Нет, она, все же, понимала что-то про себя, про этот мир… Ее отец дружил со Сперанским и тогда, когда тот был в опале, и братья с ним дружили. И в ее глазах Сперанский или Мордвинов (тоже родня!) чем-то отличались от тех, кого она упорно ставила в пример внуку. «Отец – Столыпин. Дед Мордвинов!» – Рылеев писал, не кто-нибудь. Правда, этого, должно быть, она и не знала.
В Тарханах, совсем маленьким, он спал в комнате, где ночью горели свечи. – Чтоб не испугался темноты – так решила бабушка. Рядом храпела нянька. Гувернер был в соседней комнате. Тоже почивал, наверное. Спал Миша плохо, с просыпаниями, и иногда плакал во сне. Бывало, он среди ночи подымался тихо, брал свечку и босиком пробирался в гостиную… Там висел портрет матери. Он протягивал свечку к портрету и подолгу разглядывал его. Свеча покачивалась в руке, и портрет был весь в тенях. Скользили тени. Знает ли она там, что он – здесь сейчас, и он смотрит на нее?.. Он не понимал, что такое «там» – но знал, что оно есть. При свече глаза матери казались много больше и темней, чем на портрете днем. Он обливался слезами. Он был уверен про себя, что это, на портрете – ангел. Позже, в обществе, ему порой встречались дамы, чуть-чуть, слегка, напоминавшие мать. Тогда какое-то время он отличал их от всех прочих…

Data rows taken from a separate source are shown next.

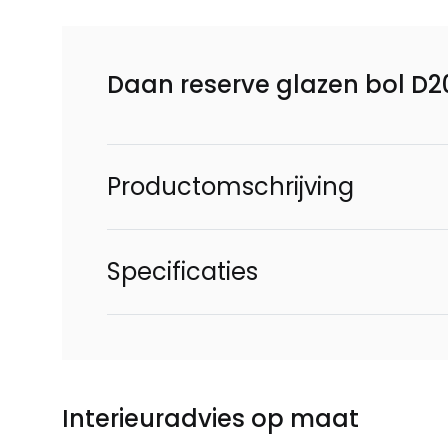
Daan reserve glazen bol D
Productomschrijving
Specificaties
Interieuradvies op maat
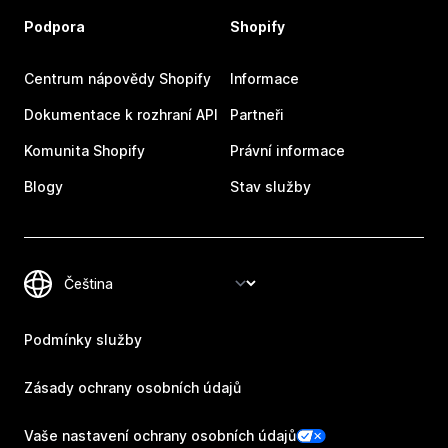
Podpora
Shopify
Centrum nápovědy Shopify
Informace
Dokumentace k rozhraní API
Partneři
Komunita Shopify
Právní informace
Blogy
Stav služby
Podmínky služby
Zásady ochrany osobních údajů
Vaše nastavení ochrany osobních údajů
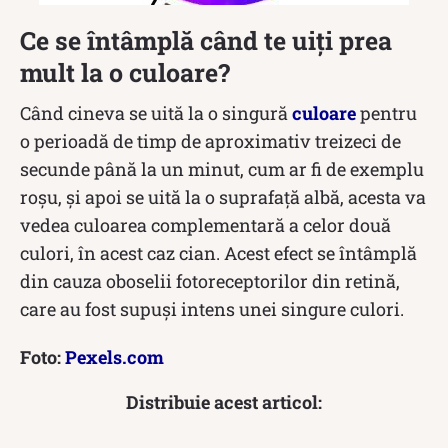
Ce se întâmplă când te uiți prea
mult la o culoare?
Când cineva se uită la o singură
culoare
pentru
o perioadă de timp de aproximativ treizeci de
secunde până la un minut, cum ar fi de exemplu
roșu, și apoi se uită la o suprafață albă, acesta va
vedea culoarea complementară a celor două
culori, în acest caz cian. Acest efect se întâmplă
din cauza oboselii fotoreceptorilor din retină,
care au fost supuși intens unei singure culori.
Foto:
Pexels.com
Distribuie acest articol:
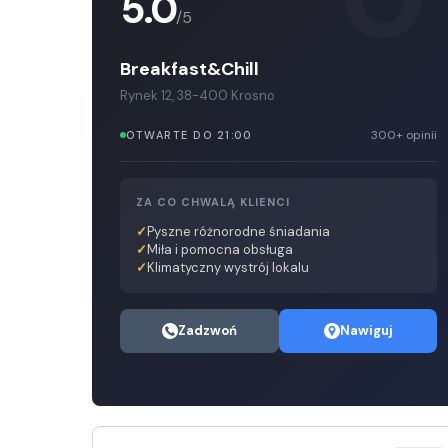
5.0
/5
Breakfast&Chill
Rynek 12, 38-400 Krosno
300+ opinii
OTWARTE DO 21:00
ZA CO CHWALĄ KLIENCI
Pyszne różnorodne śniadania
Miła i pomocna obsługa
Klimatyczny wystrój lokalu
Zadzwoń
Nawiguj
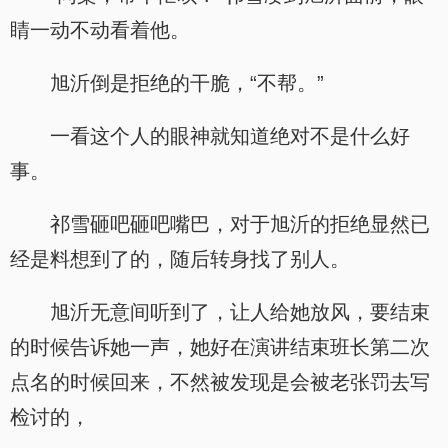
睛一动不动看着他。
旭沂倒是拒绝的干脆，“不帮。”
一看这个人的眼神就知道绝对不是什么好
事。
祁雪砸吧砸吧嘴巴，对于旭沂的拒绝显然已
经是料想到了的，随后转身找了别人。
旭沂无意间听到了，让人给她放风，要结束
的时候告诉她一声，她好在演讲结束班长第二次
点名的时候回来，不然被发现是会被老张罚去写
检讨的，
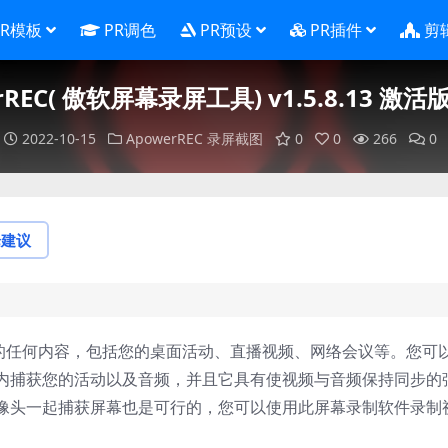
PR模板
PR调色
PR预设
PR插件
剪
rREC( 傲软屏幕录屏工具) v1.5.8.13 激
2022-10-15
ApowerREC
录屏截图
0
0
266
0
论建议
屏幕上的任何内容，包括您的桌面活动、直播视频、网络会议等。您可
内捕获您的活动以及音频，并且它具有使视频与音频保持同步的
像头一起捕获屏幕也是可行的，您可以使用此屏幕录制软件录制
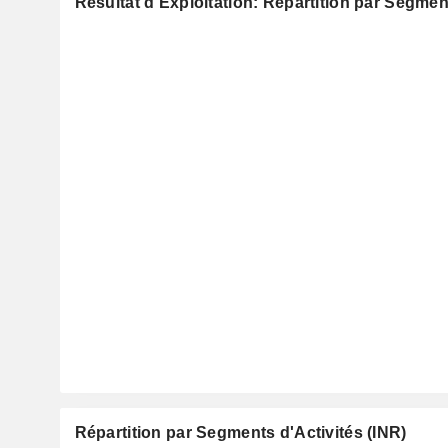
Résultat d'Exploitation: Répartition par Segmen
Répartition par Segments d'Activités (INR)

«Когда я был трех лет, то была песня, от которой я плакал: ее не могу теперь вспомнить, но уверен, что, если бы услыхал ее, она произвела бы прежнее действие… Ее певала мне покойная мать…»
– И зятек выдался – прости меня, Боже! – И ты уж прости! Но не могу! Ты, конечно, любил его – ясно, сын. Это заповедано – любить отцов. Что тут поделать!..
…Отца он уже хоронил сам. – В шестнадцать лет. От него скрывали многое… что отец, к примеру, незадолго до смерти ее, оставил мать. Уехал из Тархан к себе в Кропотово. А распри отца с бабкой за него, за Михаила, были его болью все детство. «Ужасная судьба отца и сына / Жить розно и в разлуке умереть…» Он любил отца, только плохо знал. Но был уверен почему-то, что понимает. «И жребий чуждого изгнанника иметь / На родине с названьем гражданина…» Отец его тоже был «чуждый изгнанник». Отец уехал потому же, почему он сам не решился бы ввести в дом жену при жизни бабушки. Не зря она сама об этом откровенно просила: «Не женись при мне!»
Дня три шли примеры удачных судеб, какие приводились ему всегда и служили чуть не главным приемом воспитания. Дети Шуваловых, дети Апраксиных… («Или у них не сын, у них дочь?.. Ошиблась. Стара!») Вообще другие – успешные дети. Особенно Столыпины. – Нет, твой главный друг Алексей Аркадьич, конечно, шалопай. Не то, что Алексей Григорьич! Как славно женился на Маше Трубецкой! На свадьбе быть оказали честь сам государь с государыней! Он знал, он сам был на этой свадьбе, как родственник.